Quatre produits à ne pas essayer

« Je dis aussi aux jeunes : il y a au moins quatre produits qui ne s’essayent pas. Même une seule fois : l’héroïne, la cocaïne, le LSD, et l’ecstasy. Oui, l’ecstasy. Ce truc-là, c’est la roulette russe. Huit cachets sur dix ne sont pas de l’extasy, mais des produits totalement malsains, issus entre autres, des traitements vétérinaires… Ces produits, d’entrée, sont des pièges. Fuyez ! »

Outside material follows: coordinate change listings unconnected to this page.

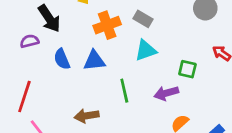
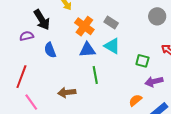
orange cross: (107, 25) -> (84, 26), turned -36
cyan triangle: (146, 50) -> (112, 46), turned 48
blue triangle: (94, 61) -> (87, 50), moved
purple arrow: (166, 93) -> (154, 81), moved

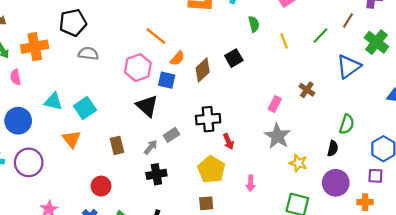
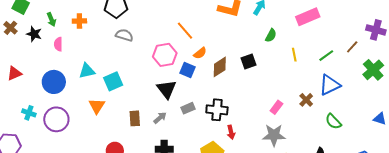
green semicircle: (254, 24) -> (271, 35), turned 32
orange cross: (35, 47) -> (79, 21), size x0.6
blue triangle: (349, 66) -> (330, 85), moved
cyan triangle: (53, 102) -> (87, 71), turned -36
green semicircle: (347, 124) -> (333, 121), moved, turned 108
gray rectangle: (171, 135) -> (188, 108), moved
gray star: (277, 136) -> (274, 135), turned 30
gray arrow: (151, 147) -> (160, 118), moved

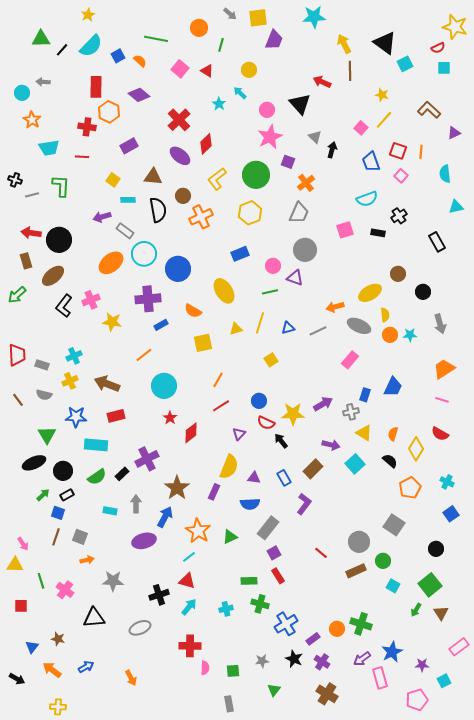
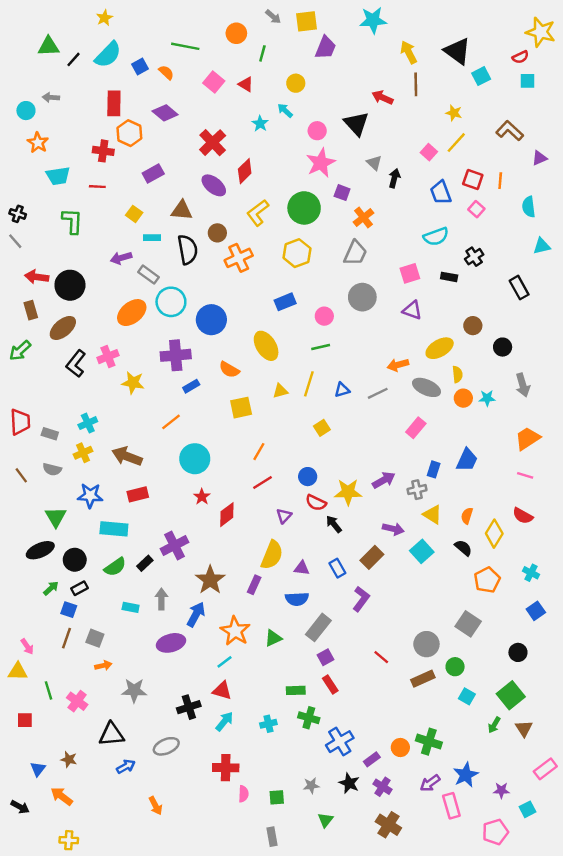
gray line: (32, 195) -> (15, 241), moved, turned 64
purple triangle: (295, 278) -> (412, 310), moved
blue arrow: (86, 667) -> (126, 767), moved

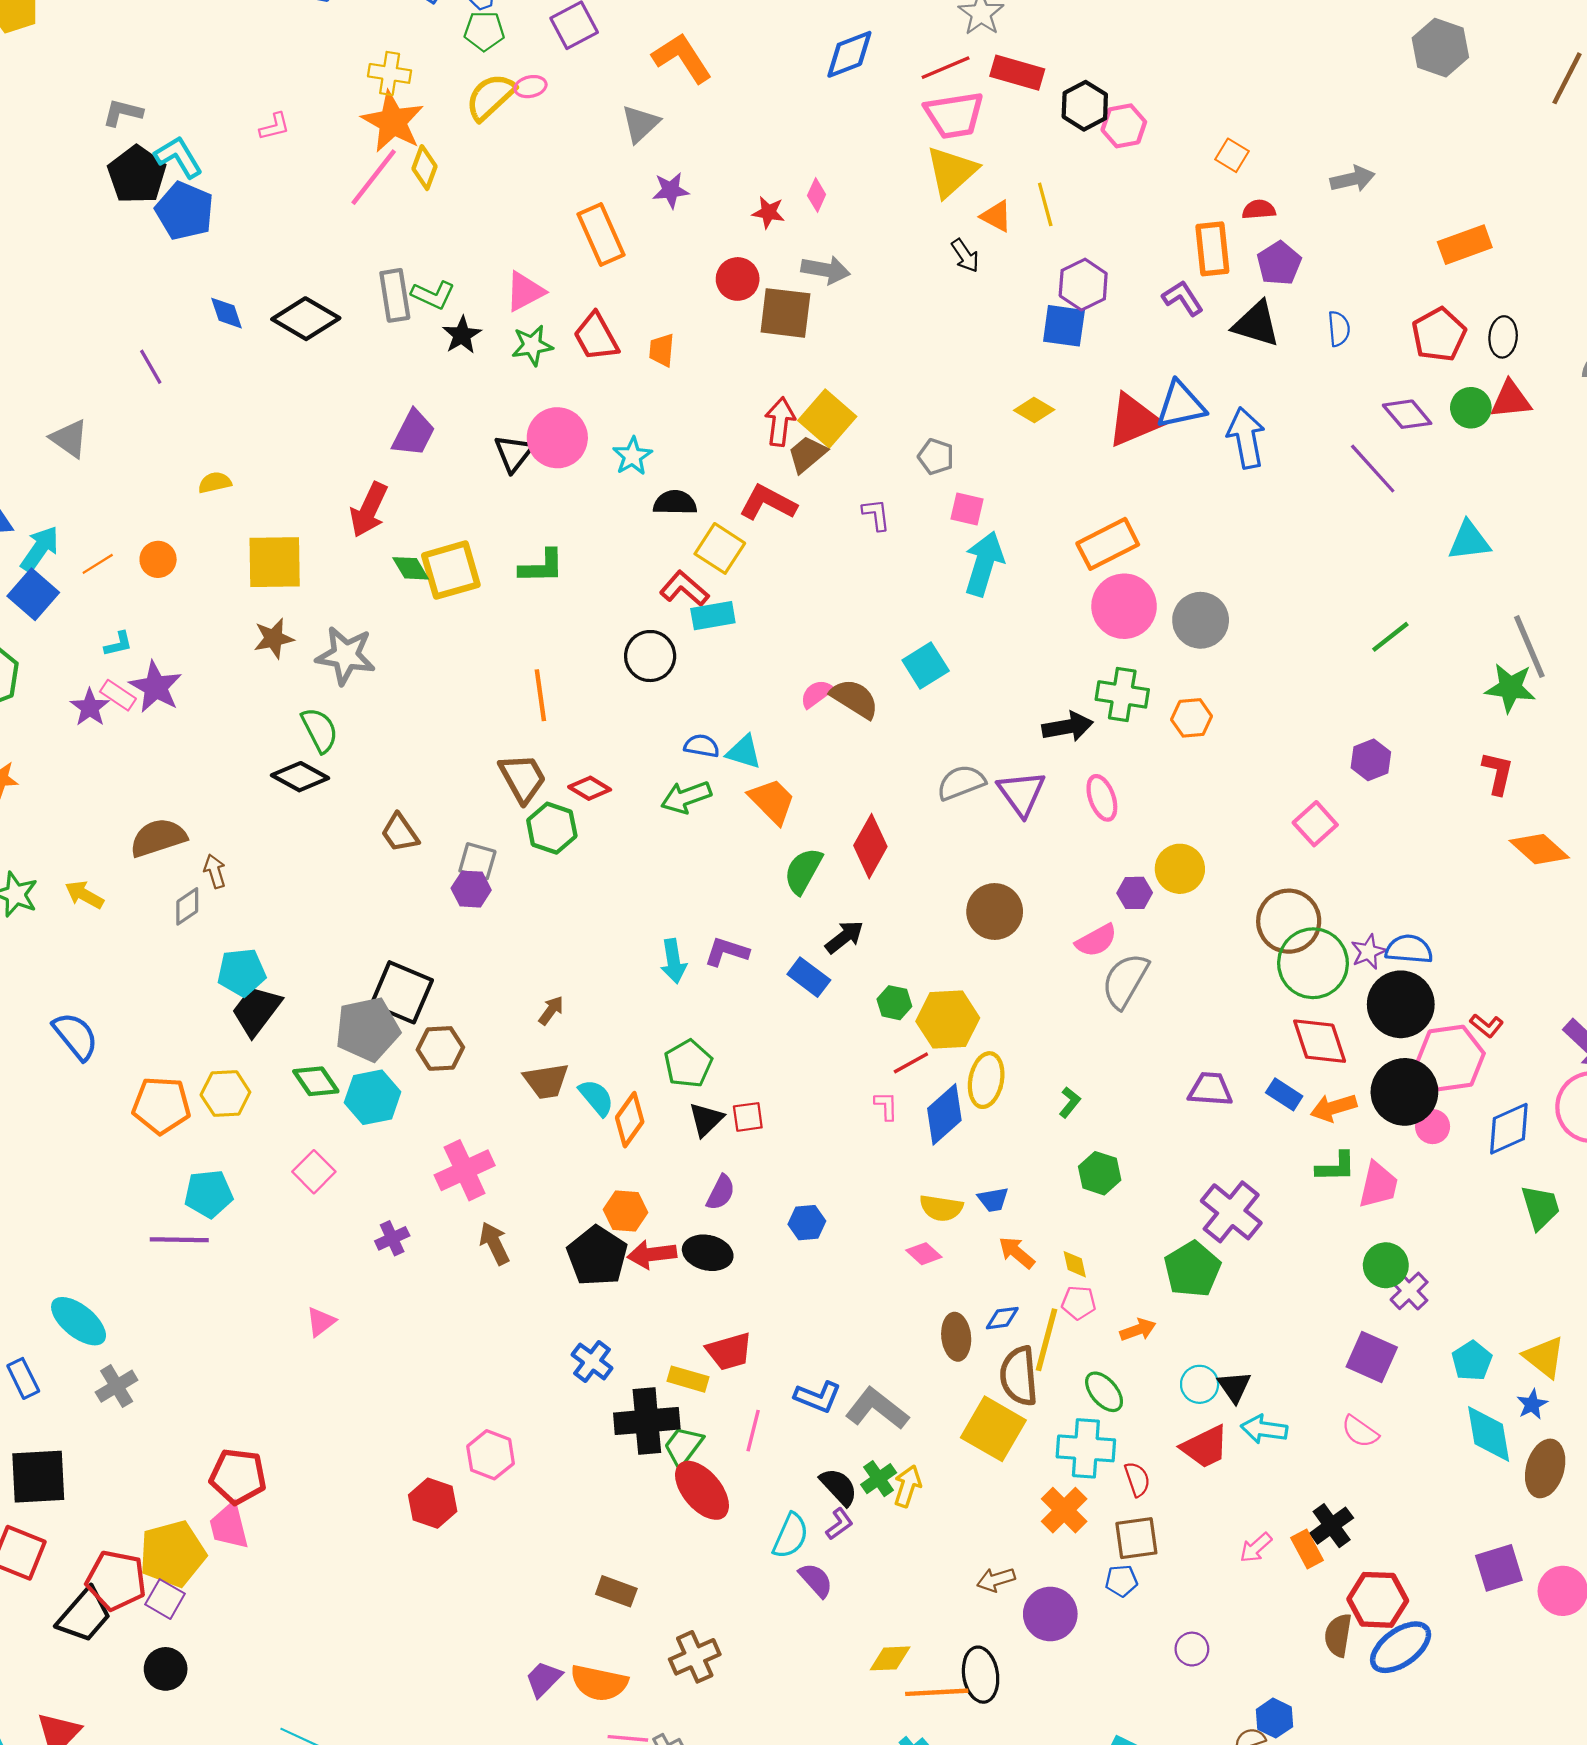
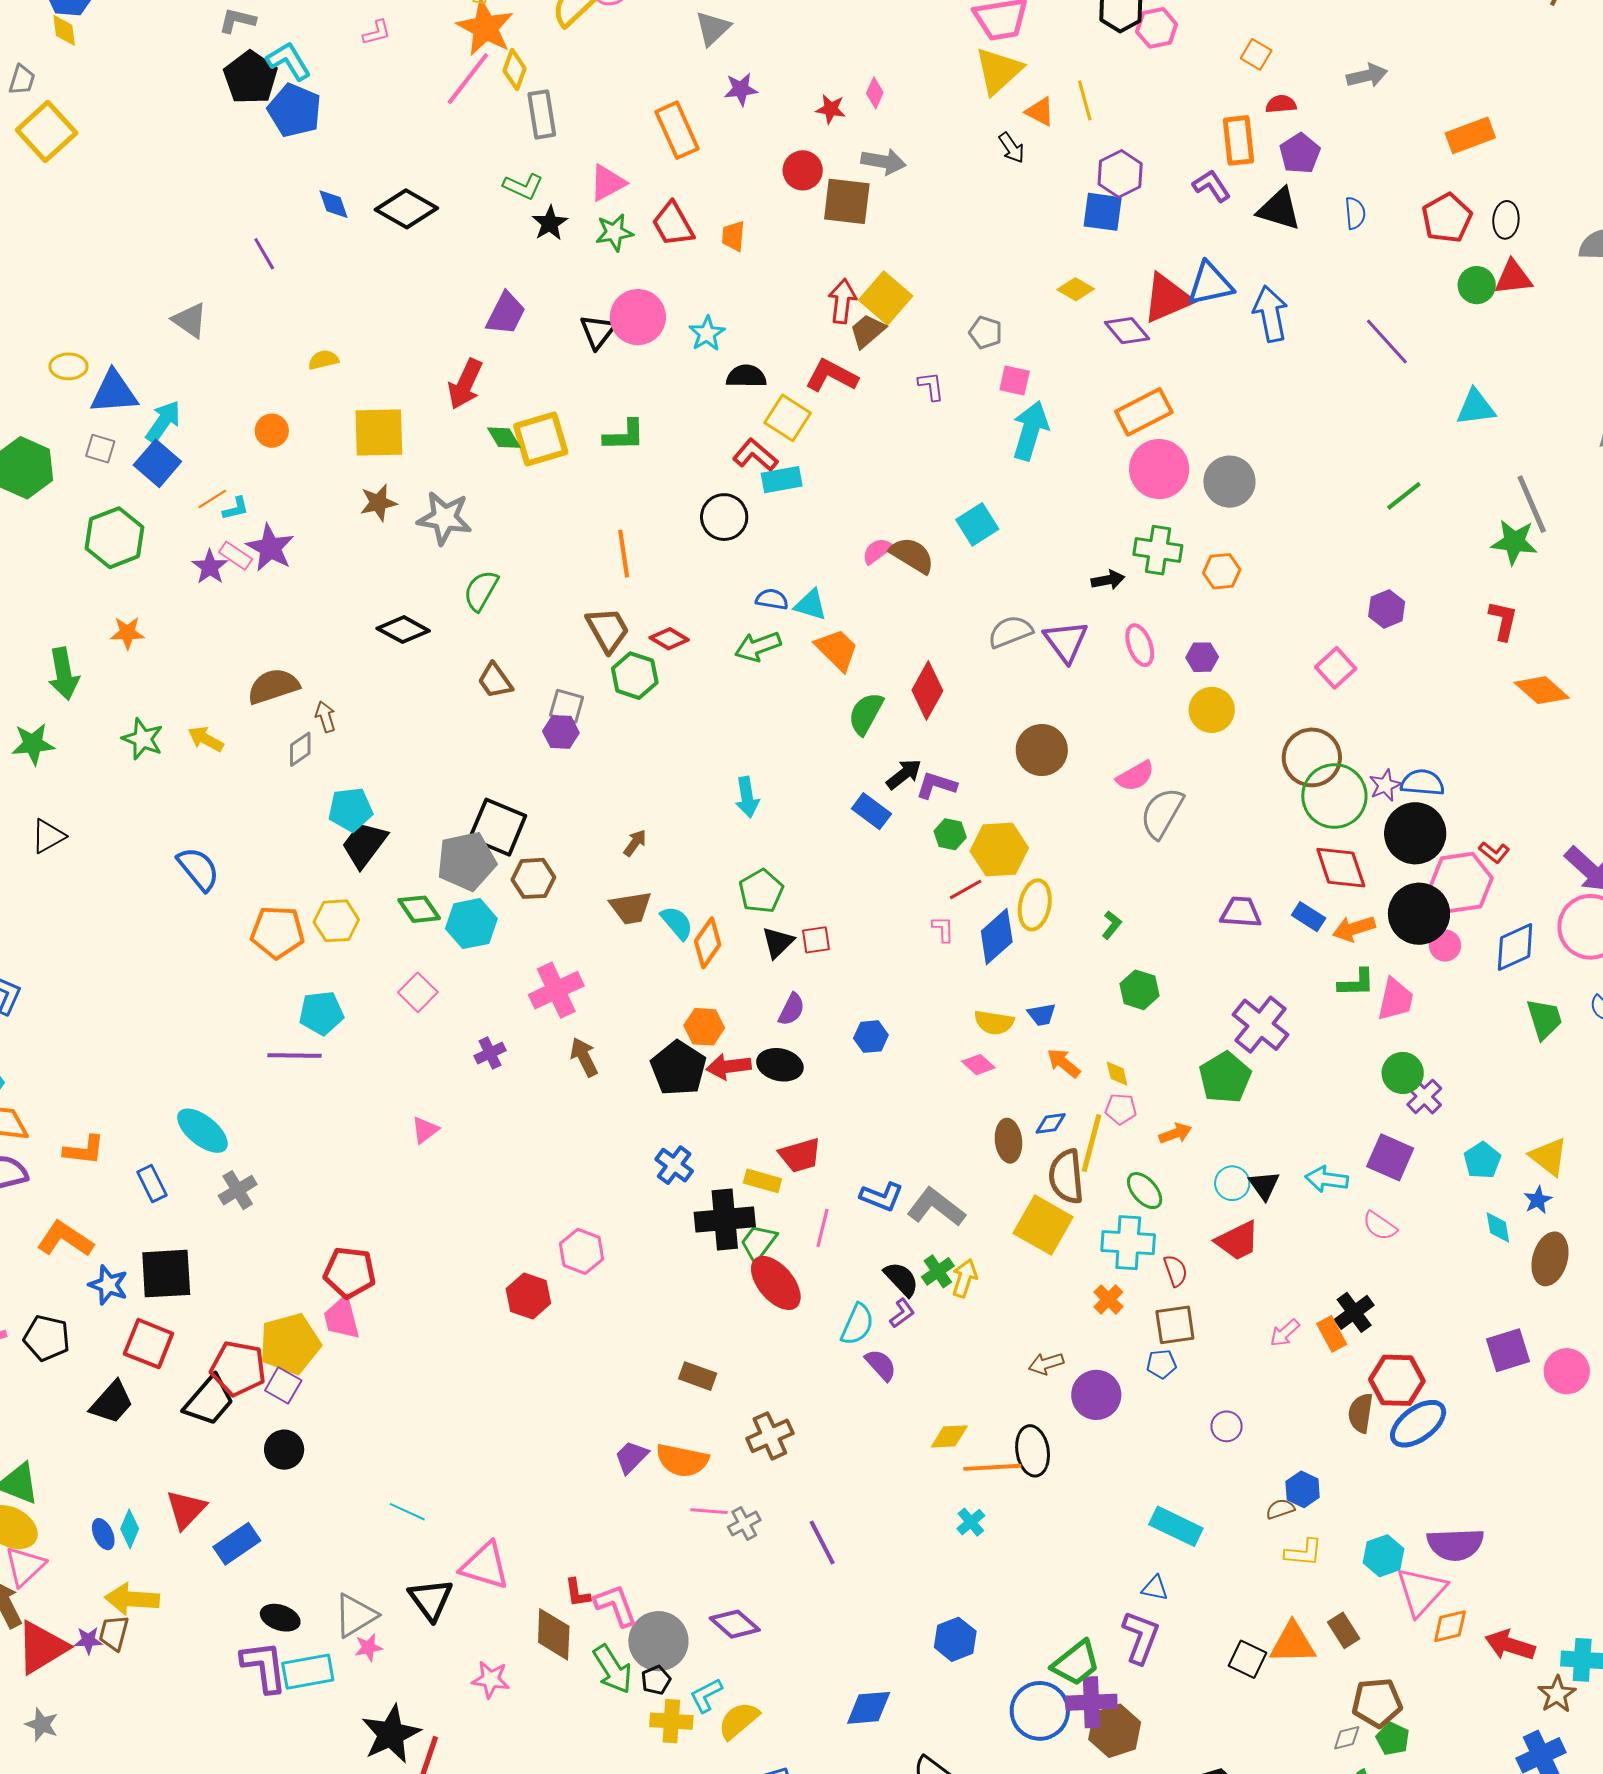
gray rectangle: (395, 295) -> (542, 114), moved
purple diamond: (1407, 414) -> (1127, 331), moved
orange line: (98, 564) -> (212, 499), moved
black arrow: (1068, 727) -> (1108, 580), size x0.7
green semicircle: (320, 730) -> (481, 590), moved, turned -123
purple hexagon: (1135, 893) -> (1202, 657), moved
purple L-shape: (727, 952) -> (936, 785), moved
cyan arrow: (1264, 1429) -> (1327, 1179), moved
cyan diamond: (1489, 1434) -> (1498, 1227), size x0.6
orange cross: (1064, 1510) -> (1108, 1299), size x0.7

« À Lover Pause, le règlement est clair. Pas de trafic, ni de violence. L’alcool est un problème. Certaines jeunes boivent énormément. Récemment, le lieu a d’ailleurs été fermé quelques jours à cause de cela – il a rouvert depuis. Ici, les toxicomanes peuvent venir parler, chercher des solutions. Il n’y a aucune obligation. Nous ne sommes pas là pour qu’ils arrêtent, mais qu’ils restent en vie. Mais ils savent qu’ils peuvent parler. Il faut que cela vienne d’eux. Après le sevrage physique, il y a le sevrage psychologique. Plus long à se mettre en place. Il faut une certain force intérieure, ou une passion pour quelque chose. » Camel, pour sa part, a choisi les motos…

 

Lover Pause est ouvert les lundis et vendredis après-midi, de 14 h 30 à 17 h 30. Tél. : 02 98 80 41 27. Camel n’est pas seul. Son équipe comprend deux autres personnes. Le lieu est géré par Aides, avec le concours de la Ville de Brest, qui a son service santé environnement à proximité.